Look through the listing below, find every line with the string "espanso", and copy it.

Records to process Start Marker

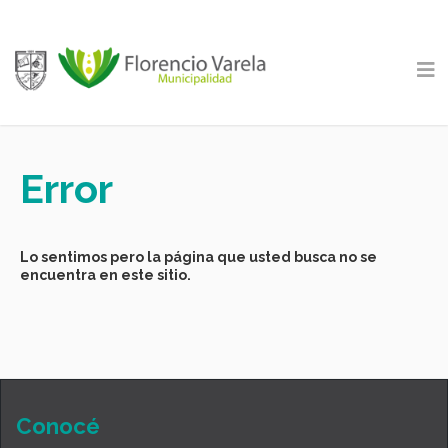
Error
Lo sentimos pero la página que usted busca no se
encuentra en este sitio.
Conocé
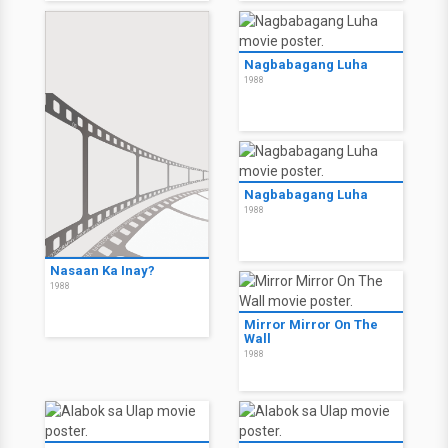
Nagbabagang Luha
1988
Nagbabagang Luha
1988
Nasaan Ka Inay?
1988
Mirror Mirror On The
Wall
1988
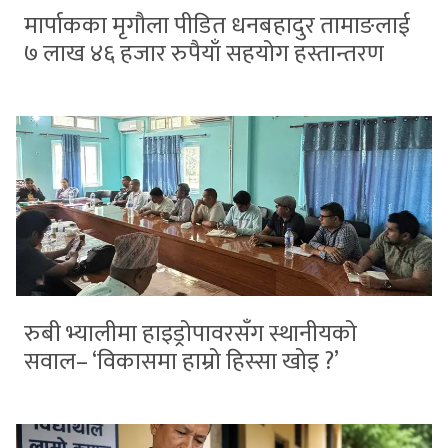
मार्पाकका मृगौला पीडित धनबहादुर तामाङलाई
७ लाख ४६ हजार रुपैयाँ सहयोग हस्तान्तरण
रुबी भ्यालीमा हाइड्रोपावरसँग स्थानीयको
सवाल– ‘विकासमा हाम्रो हिस्सा खोइ ?’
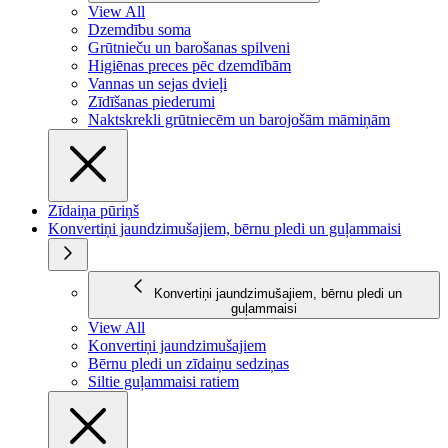
View All
Dzemdību soma
Grūtnieču un barošanas spilveni
Higiēnas preces pēc dzemdībām
Vannas un sejas dvieļi
Zīdīšanas piederumi
Naktskrekli grūtniecēm un barojošām māmiņām
Zīdaiņa pūriņš
Konvertiņi jaundzimušajiem, bērnu pledi un guļammaisi
Konvertiņi jaundzimušajiem, bērnu pledi un
guļammaisi
View All
Konvertiņi jaundzimušajiem
Bērnu pledi un zīdaiņu sedziņas
Siltie guļammaisi ratiem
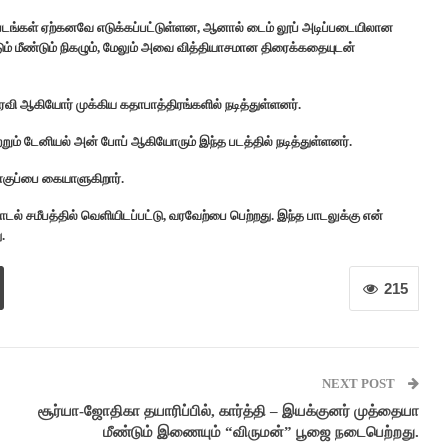
்படங்கள் ஏற்கனவே எடுக்கப்பட்டுள்ளன, ஆனால் டைம் லூப் அடிப்படையிலான
்டும் மீண்டும் நிகழும், மேலும் அவை வித்தியாசமான திரைக்கதையுடன்
னி ரவி ஆகியோர் முக்கிய கதாபாத்திரங்களில் நடித்துள்ளனர்.
்றும் டேனியல் அன் போப் ஆகியோரும் இந்த படத்தில் நடித்துள்ளனர்.
தொகுப்பை கையாளுகிறார்.
் சமீபத்தில் வெளியிடப்பட்டு, வரவேற்பை பெற்றது. இந்த பாடலுக்கு என்
.
215
NEXT POST
சூர்யா-ஜோதிகா தயாரிப்பில், கார்த்தி – இயக்குனர் முத்தையா
மீண்டும் இணையும் “விருமன்” பூஜை நடைபெற்றது.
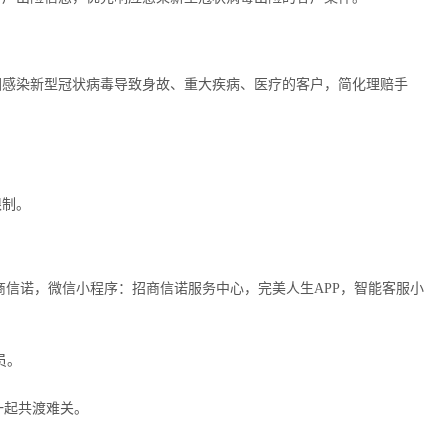
因感染新型冠状病毒导致身故、重大疾病、医疗的客户，简化理赔手
限制。
信公众号：招商信诺，微信小程序：招商信诺服务中心，完美人生APP，智能客服小
员。
一起共渡难关。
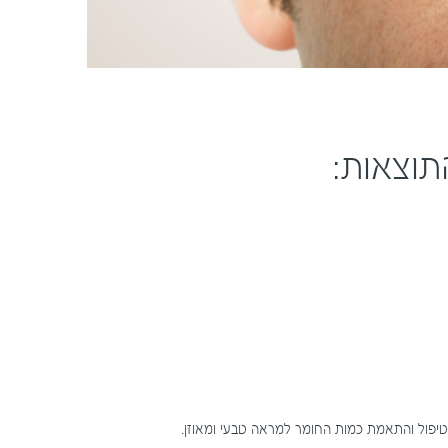
תוצאות:
הטיפול והתאמת כמות החומר למראה טבעי ומאוזן.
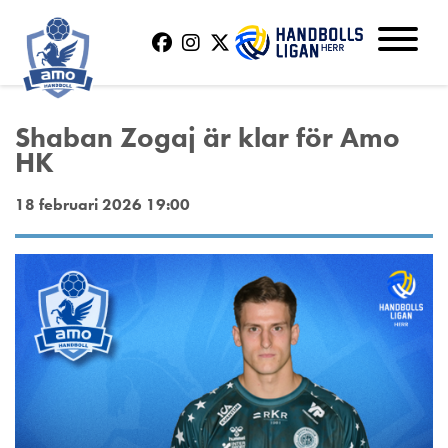
Shaban Zogaj är klar för Amo
HK
18 februari 2026 19:00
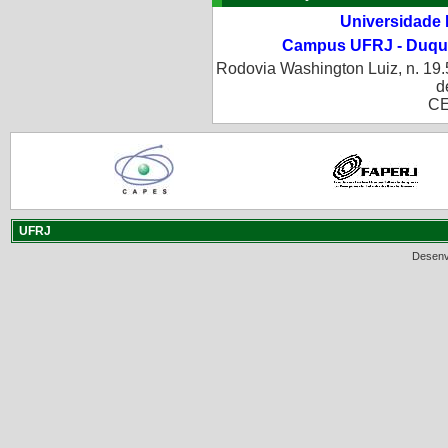
Universidade 
Campus UFRJ - Duque
Rodovia Washington Luiz, n. 19.
d
CE
UFRJ
Desenv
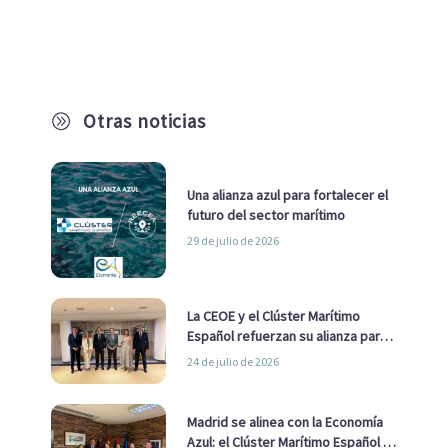
Otras noticias
A
Una alianza azul para fortalecer el
futuro del sector marítimo
29 de julio de 2026
La CEOE y el Clúster Marítimo
Español refuerzan su alianza para
impulsar una estrategia Nacional
24 de julio de 2026
de Economía Azul
Madrid se alinea con la Economía
Azul: el Clúster Marítimo Español y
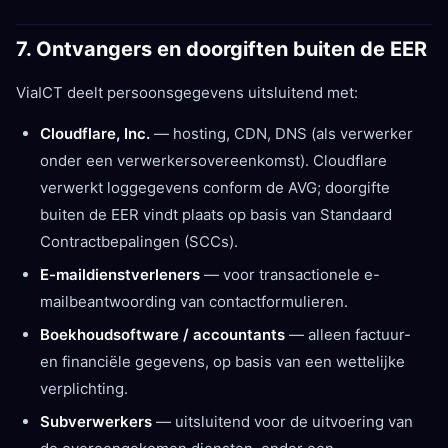
7. Ontvangers en doorgiften buiten de EER
ViaICT deelt persoonsgegevens uitsluitend met:
Cloudflare, Inc.
— hosting, CDN, DNS (als verwerker
onder een verwerkersovereenkomst). Cloudflare
verwerkt loggegevens conform de AVG; doorgifte
buiten de EER vindt plaats op basis van Standaard
Contractbepalingen (SCCs).
E-maildienstverleners
— voor transactionele e-
mailbeantwoording van contactformulieren.
Boekhoudsoftware / accountants
— alleen factuur-
en financiële gegevens, op basis van een wettelijke
verplichting.
Subverwerkers
— uitsluitend voor de uitvoering van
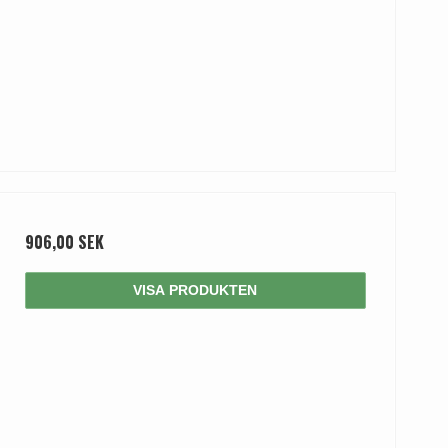
906,00 SEK
VISA PRODUKTEN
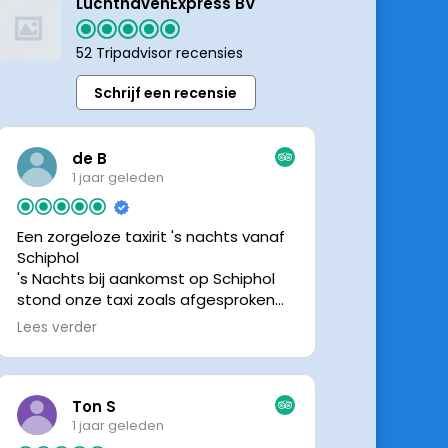
LuchthavenExpress BV
52 Tripadvisor recensies
Schrijf een recensie
de B
1 jaar geleden
Een zorgeloze taxirit 's nachts vanaf
Schiphol
's Nachts bij aankomst op Schiphol
stond onze taxi zoals afgesproken
keurig te wachten. Dankzij de goede
Lees verder
en directe communicatie met de
chauffeur wisten we precies waar de
taxi stond. Ralph is een vriendelijke
chauffeur, met een prachtige auto
Ton S
was het een comfortabele rit. Graag
1 jaar geleden
tot de volgende de keer.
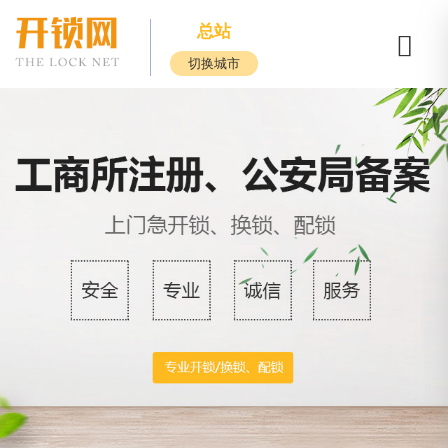
总站
切换城市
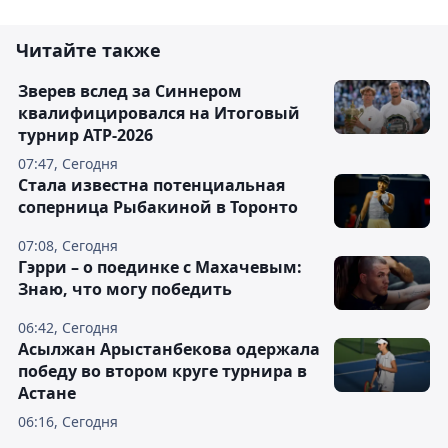
Читайте также
Зверев вслед за Синнером
квалифицировался на Итоговый
турнир ATP-2026
07:47, Сегодня
Cтала известна потенциальная
соперница Рыбакиной в Торонто
07:08, Сегодня
Гэрри – о поединке с Махачевым:
Знаю, что могу победить
06:42, Сегодня
Асылжан Арыстанбекова одержала
победу во втором круге турнира в
Астане
06:16, Сегодня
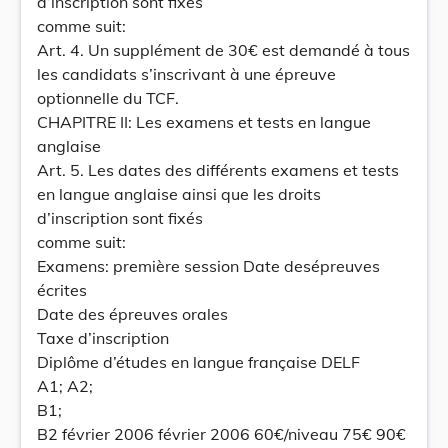
d’inscription sont fixés
comme suit:
Art. 4. Un supplément de 30€ est demandé à tous
les candidats s’inscrivant à une épreuve
optionnelle du TCF.
CHAPITRE II: Les examens et tests en langue
anglaise
Art. 5. Les dates des différents examens et tests
en langue anglaise ainsi que les droits
d’inscription sont fixés
comme suit:
Examens: première session Date desépreuves
écrites
Date des épreuves orales
Taxe d’inscription
Diplôme d’études en langue française DELF
A1; A2;
B1;
B2 février 2006 février 2006 60€/niveau 75€ 90€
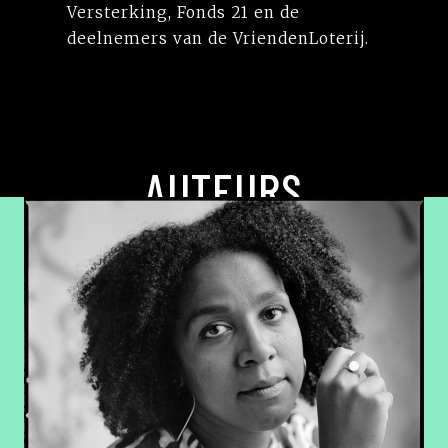
Versterking, Fonds 21 en de
deelnemers van de VriendenLoterij.
AUTEURS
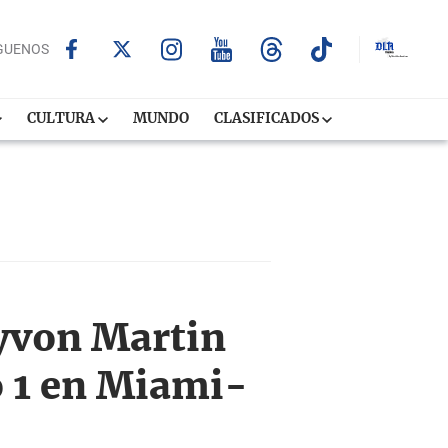
GUENOS
CULTURA
MUNDO
CLASIFICADOS
ayvon Martin
to 1 en Miami-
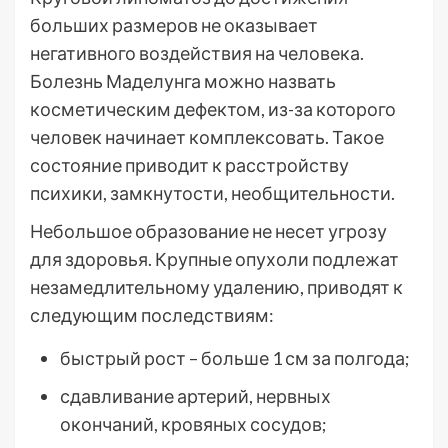
больших размеров не оказывает
негативного воздействия на человека.
Болезнь Маделунга можно назвать
косметическим дефектом, из-за которого
человек начинает комплексовать. Такое
состояние приводит к расстройству
психики, замкнутости, необщительности.
Небольшое образование не несет угрозу
для здоровья. Крупные опухоли подлежат
незамедлительному удалению, приводят к
следующим последствиям:
быстрый рост – больше 1 см за полгода;
сдавливание артерий, нервных
окончаний, кровяных сосудов;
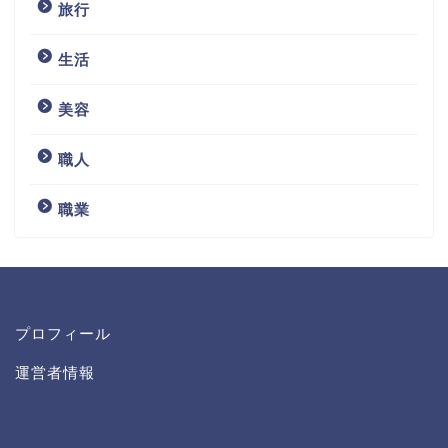
旅行
生活
美容
職人
職業
プロフィール
運営者情報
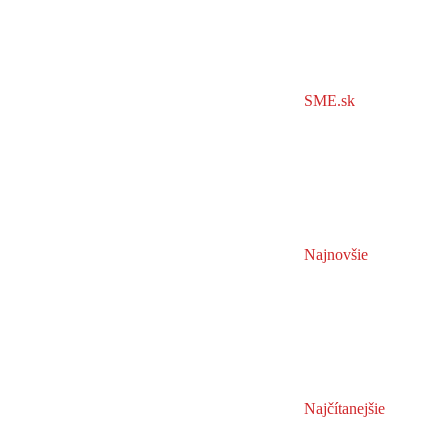
SME.sk
Najnovšie
Najčítanejšie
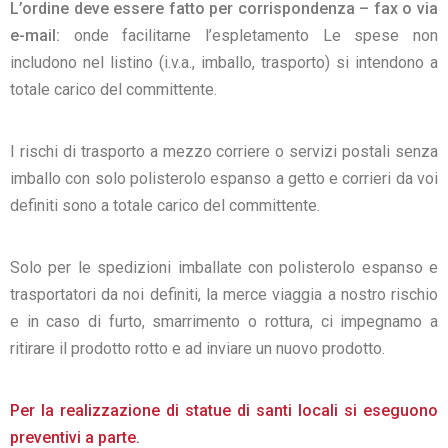
L’ordine deve essere fatto per corrispondenza – fax o via
e-mail:
onde facilitarne l’espletamento Le spese non
includono nel listino (i.v.a., imballo, trasporto) si intendono a
totale carico del committente.
I rischi di trasporto a mezzo corriere o servizi postali senza
imballo con solo polisterolo espanso a getto e corrieri da voi
definiti sono a totale carico del committente.
Solo per le spedizioni imballate con polisterolo espanso e
trasportatori da noi definiti, la merce viaggia a nostro rischio
e in caso di furto, smarrimento o rottura, ci impegnamo a
ritirare il prodotto rotto e ad inviare un nuovo prodotto.
Per la realizzazione di statue di santi locali si eseguono
preventivi a parte.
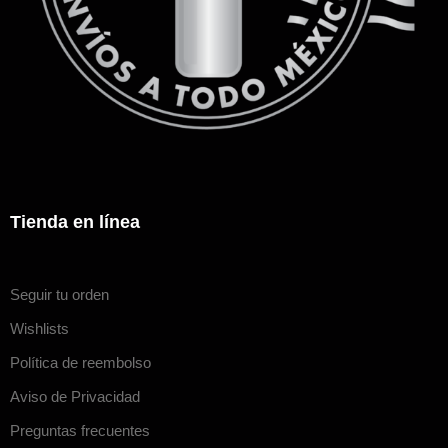
Tienda en línea
Seguir tu orden
Wishlists
Política de reembolso
Aviso de Privacidad
Preguntas frecuentes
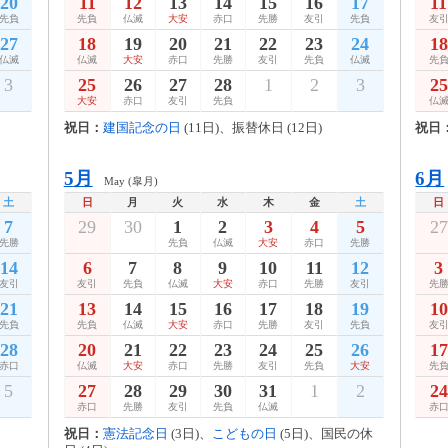
20
11
12
13
14
15
16
17
11
先負
先負
仏滅
大安
赤口
先勝
友引
先負
友
27
18
19
20
21
22
23
24
18
仏滅
仏滅
大安
赤口
先勝
友引
先負
仏滅
先
3
25
26
27
28
1
2
3
25
大安
赤口
友引
先負
仏
祝日：
建国記念の日
(11日)、振替休日 (12日)
祝日
5月
6月
May (皐月)
土
日
月
火
水
木
金
土
日
7
29
30
1
2
3
4
5
27
先勝
先負
仏滅
大安
赤口
先勝
14
6
7
8
9
10
11
12
3
友引
友引
先負
仏滅
大安
赤口
先勝
友引
先
21
13
14
15
16
17
18
19
10
先負
先負
仏滅
大安
赤口
先勝
友引
先負
友
28
20
21
22
23
24
25
26
17
赤口
仏滅
大安
赤口
先勝
友引
先負
大安
先
5
27
28
29
30
31
1
2
24
赤口
先勝
友引
先負
仏滅
赤
祝日：
憲法記念日
(3日)、
こどもの日
(5日)、国民の休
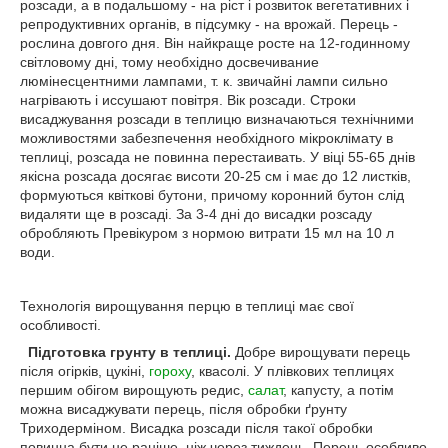
розсади, а в подальшому - на ріст і розвиток вегетативних і
репродуктивних органів, в підсумку - на врожай. Перець -
рослина довгого дня. Він найкраще росте на 12-годинному
світловому дні, тому необхідно досвечивание
люмінесцентними лампами, т. к. звичайні лампи сильно
нагрівають і иссушают повітря. Вік розсади. Строки
висаджування розсади в теплицю визначаються технічними
можливостями забезпечення необхідного мікроклімату в
теплиці, розсада не повинна перестаивать. У віці 55-65 днів
якісна розсада досягає висоти 20-25 см і має до 12 листків,
формуються квіткові бутони, причому коронний бутон слід
видаляти ще в розсаді. За 3-4 дні до висадки розсаду
обробляють Превікуром з нормою витрати 15 мл на 10 л
води.
Технологія вирощування перцю в теплиці має свої
особливості.
Підготовка грунту в теплиці.
Добре вирощувати перець
після огірків, цукіні,
гороху
, квасолі. У плівкових теплицях
першим обігом вирощують редис,
салат
, капусту, а потім
можна висаджувати перець, після обробки ґрунту
Триходерміном. Висадка розсади після такої обробки
повинна бути не раніше, ніж через тиждень. Перець особливо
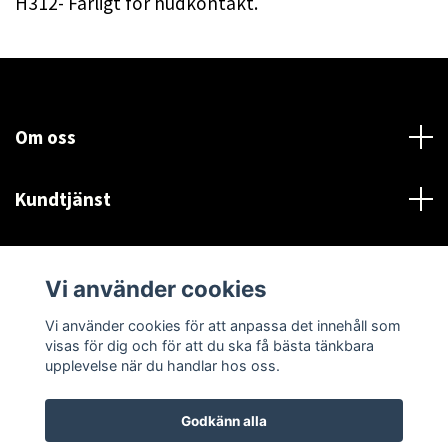
H312- Farligt för hudkontakt.
Om oss
Kundtjänst
Läs mer
Vi använder cookies
Sociala medier
Vi använder cookies för att anpassa det innehåll som
visas för dig och för att du ska få bästa tänkbara
upplevelse när du handlar hos oss.
Godkänn alla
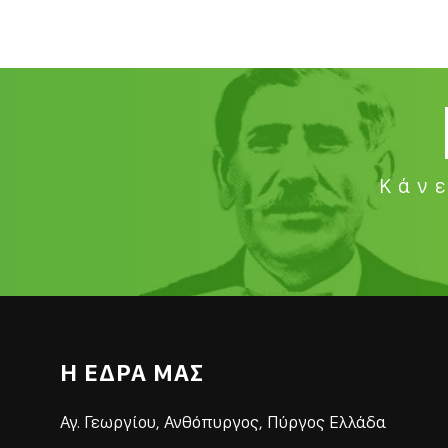
Κάνε
Η ΕΔΡΑ ΜΑΣ
Αγ. Γεωργίου, Ανθόπυργος, Πύργος Ελλάδα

Records to process End Marker

> _Solved problem_
imballo con solo polisterolo espanso a getto e corrieri da voi
Solo per le spedizioni imballate con polisterolo espanso e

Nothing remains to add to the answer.